Your attention please

It seems like there’s tons of activity in Colorado relating to capturing “clickstreams” and attention data. I’ve also been meeting some pretty amazing people lately who are involved in optimizing what I’ll call “traditional” web marketing (keyword search, opt in campaigns, etc). I thought it would fun to put these people in a room and discuss the ideas behind the “attention economy” around. To understand attention based marketing, you need only understand the scarce resource on the web (or in any media these days for that matter) – namely attention. So if you can figure out a way to change marketing from “random ads” to something that is focused on what you know the user cares about, it quickly becomes valuable to the user.

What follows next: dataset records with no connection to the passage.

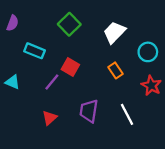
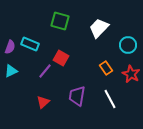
purple semicircle: (13, 23) -> (10, 47), moved
green square: (69, 24) -> (60, 21), turned -30
orange rectangle: (115, 70) -> (106, 68), moved
cyan triangle: (13, 82) -> (11, 71), turned -48

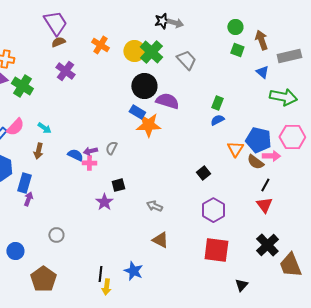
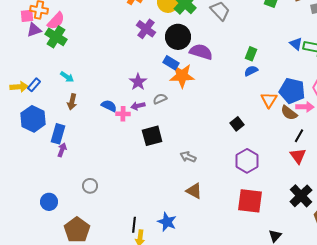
purple cross: (65, 71) -> (146, 29), moved
blue triangle: (262, 72) -> (296, 44), moved
pink semicircle: (15, 127) -> (56, 21), moved
cyan arrow: (44, 128) -> (67, 77), moved
gray semicircle: (111, 148) -> (160, 99), moved, turned 40
purple arrow: (90, 151) -> (138, 106), moved
black square: (118, 185) -> (152, 136), size x1.5
purple star: (104, 202) -> (138, 82), moved

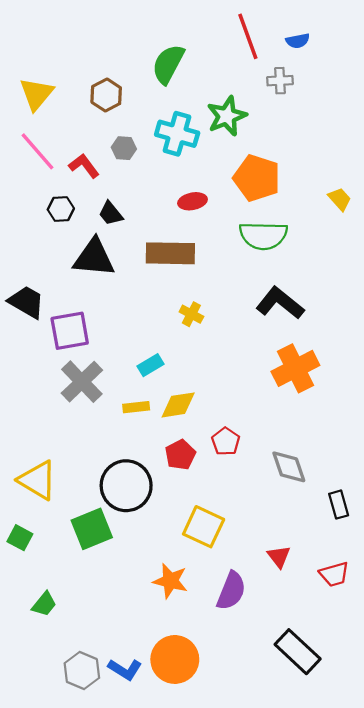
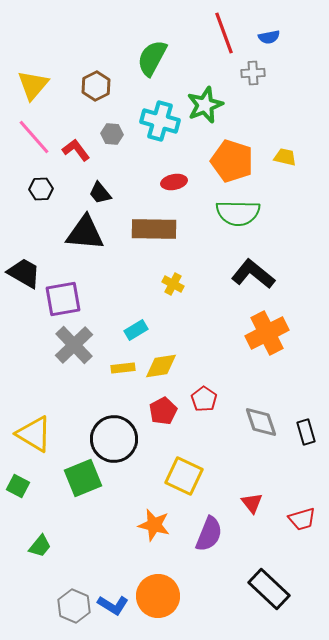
yellow trapezoid: (340, 199) -> (285, 157), moved, turned -35
black hexagon: (61, 209) -> (41, 189), moved
black rectangle: (339, 505) -> (306, 432), moved

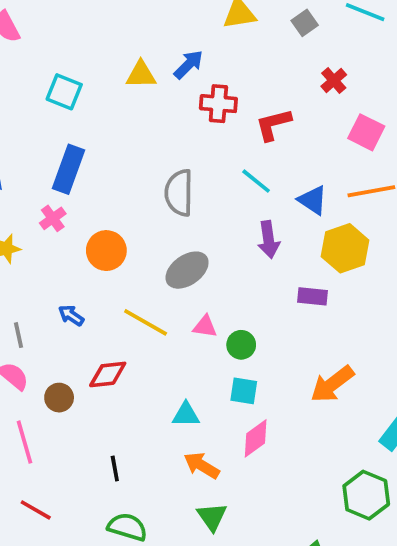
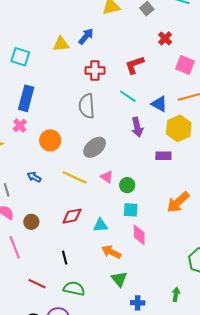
red cross: (218, 104) -> (95, 70), moved
pink triangle: (205, 326) -> (107, 177), turned 32
red diamond: (108, 374) -> (72, 216), moved
pink diamond: (256, 438) -> (139, 235), turned -50
red line: (36, 510) -> (37, 284), moved

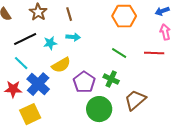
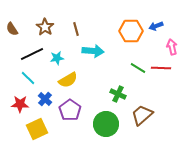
blue arrow: (162, 11) -> (156, 26), moved
cyan arrow: (73, 37) -> (93, 51), moved, size x1.5
green line: (119, 53) -> (138, 68), moved
purple pentagon: (84, 82) -> (70, 110), moved
blue cross: (38, 84) -> (45, 99), size x0.6

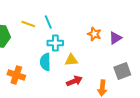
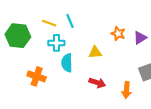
cyan cross: (55, 43) -> (56, 43), moved
yellow triangle: (71, 60) -> (95, 52), moved
red arrow: (74, 81) -> (97, 83), turned 42

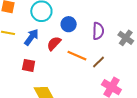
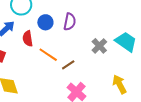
purple semicircle: (98, 31) -> (70, 22), moved
red semicircle: (54, 43) -> (28, 39), turned -63

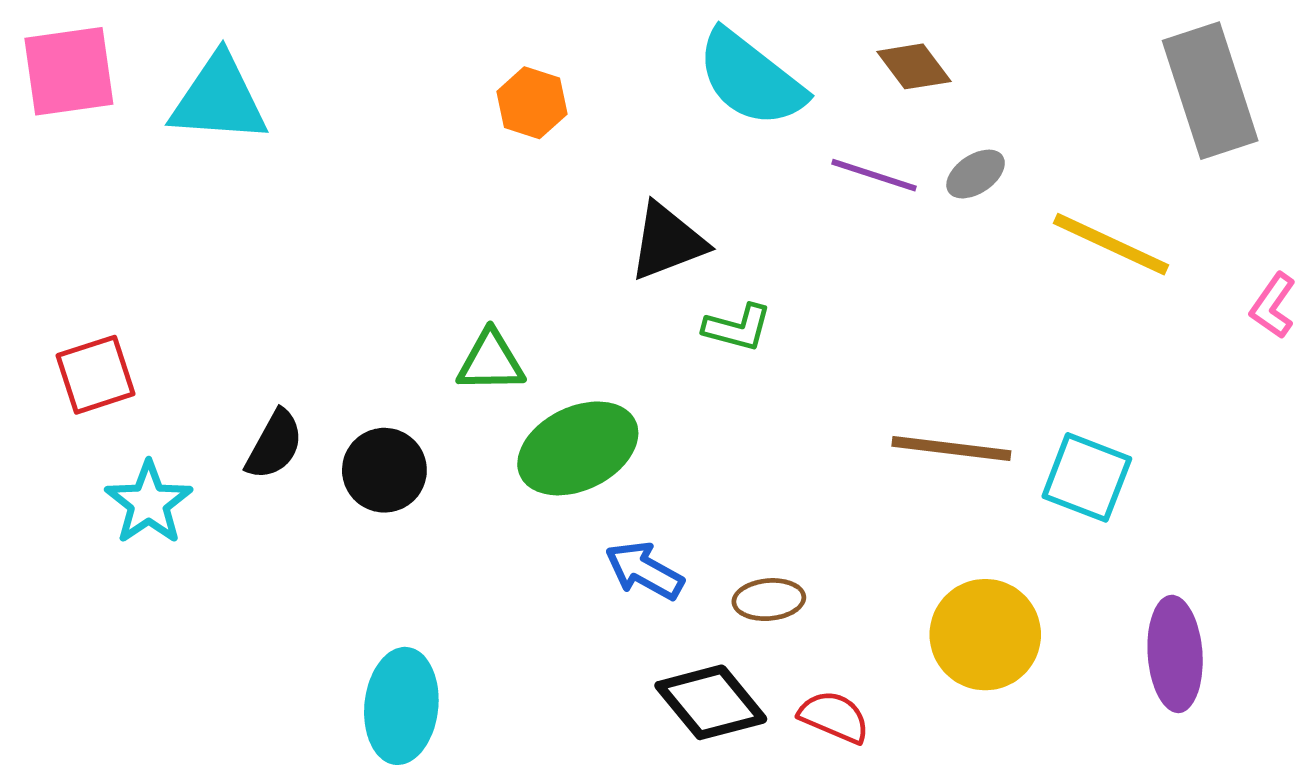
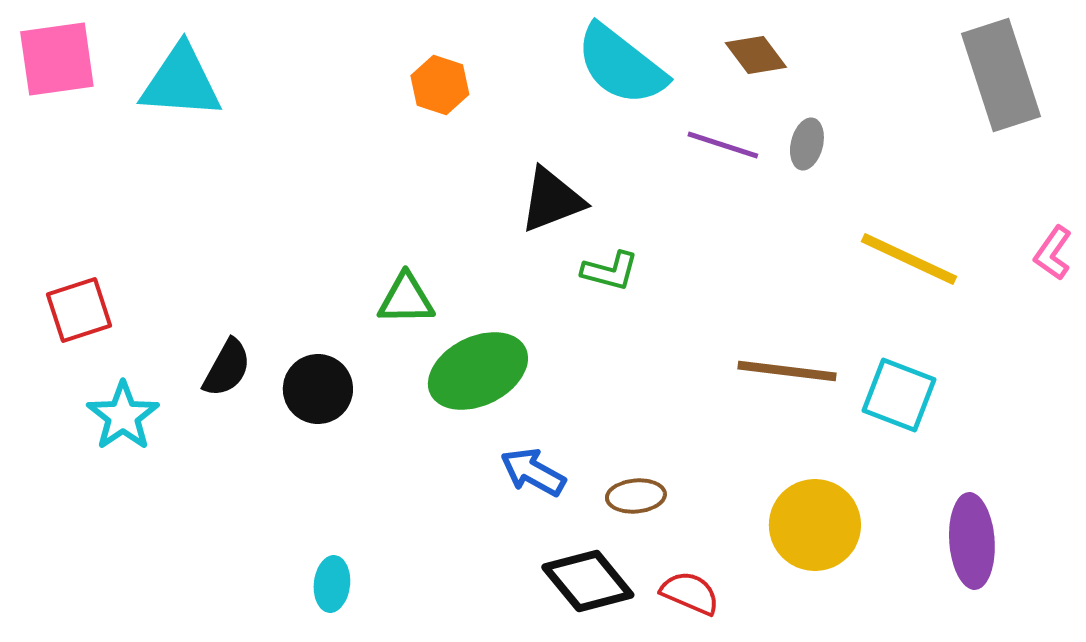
gray ellipse: (976, 174) -> (807, 144), turned -42
yellow line: (1111, 244) -> (909, 259), moved
cyan ellipse: (401, 706) -> (332, 584), size x0.6

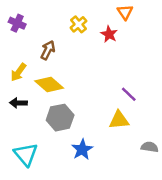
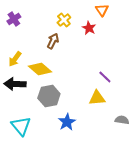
purple cross: (17, 23) -> (14, 19), turned 32
brown arrow: (48, 50) -> (53, 41), moved
black arrow: (18, 103) -> (15, 84), size x1.5

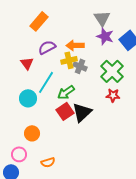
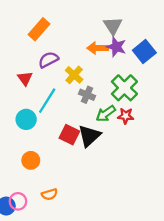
orange arrow: (75, 45) -> (98, 48), moved
yellow cross: (69, 60) -> (74, 75), turned -35
gray cross: (80, 66) -> (87, 95), moved
green arrow: (66, 92) -> (106, 114), moved
red square: (65, 111) -> (69, 135), turned -30
pink circle: (19, 154) -> (18, 201), moved

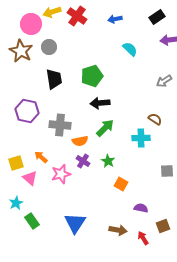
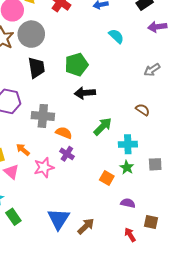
gray circle: (49, 47) -> (31, 34), size x1.6
green arrow: (105, 128) -> (103, 126), moved
cyan cross: (141, 138) -> (128, 144), moved
orange semicircle: (80, 141) -> (64, 133), turned -147
green star: (108, 161) -> (127, 167), moved
brown square: (163, 226) -> (151, 222), turned 32
brown arrow: (118, 230) -> (86, 226), moved, turned -54

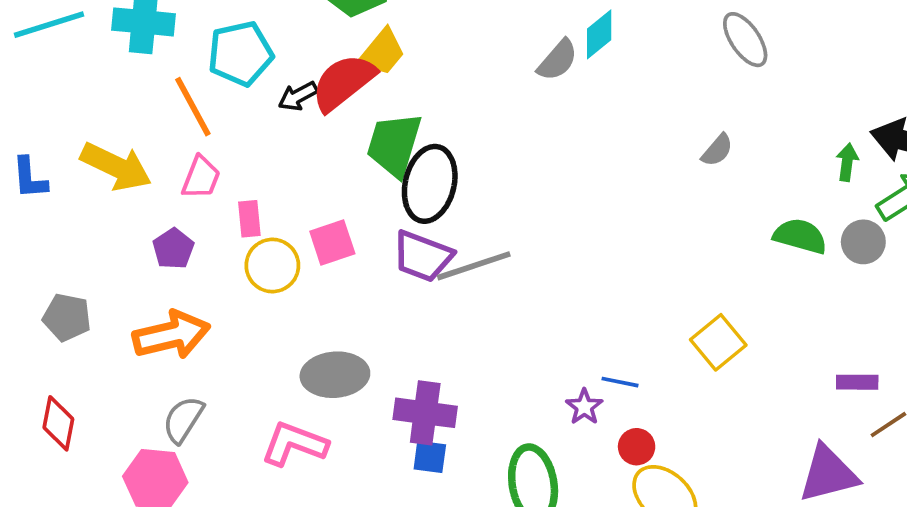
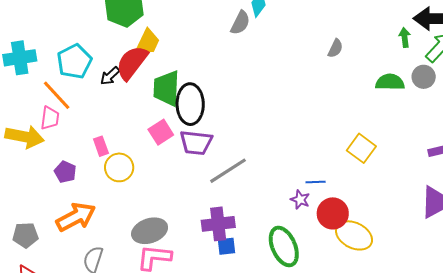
pink trapezoid: (201, 178) -> (50, 118), moved
pink square: (332, 243) -> (161, 132), moved
gray line: (474, 266) -> (228, 171), moved
gray pentagon: (67, 317) -> (25, 235), moved
gray ellipse: (335, 375) -> (150, 231), moved
red circle: (637, 447) -> (333, 213), size x1.6

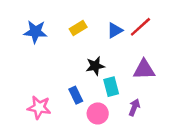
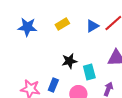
black star: (95, 66) -> (69, 61), moved
blue rectangle: (76, 95) -> (53, 85), moved, turned 48

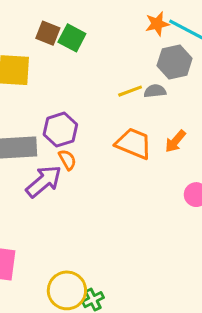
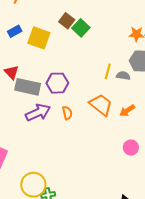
yellow line: (130, 91) -> (108, 71), turned -70
orange semicircle: (67, 160) -> (67, 113), moved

The crew on this podcast includes:

  • Dennis Yu, Co-founder of the Social Media Group and former web marketing expert for Yahoo and American Airlines at AA.com.
  • Stan James, Founder of Lijit.com and author of the AttentionTrust Attention Recorder.
  • Jim Mansfield, Co-founder of Intela, a Boulder based web marketing and media solutions company.
  • David Mandell, Co-founder of Me.dium and self-described marketing madman.

We had also planned to include David Henderson on the podcast. David is a pioneer of the Internet advertising revolution and regularly blogs on attention-related topics. He helped build DoubleClick and MatchLogic. Unfortunantely, he couldn’t join us due to other business, but added his thoughts on a followup podcast.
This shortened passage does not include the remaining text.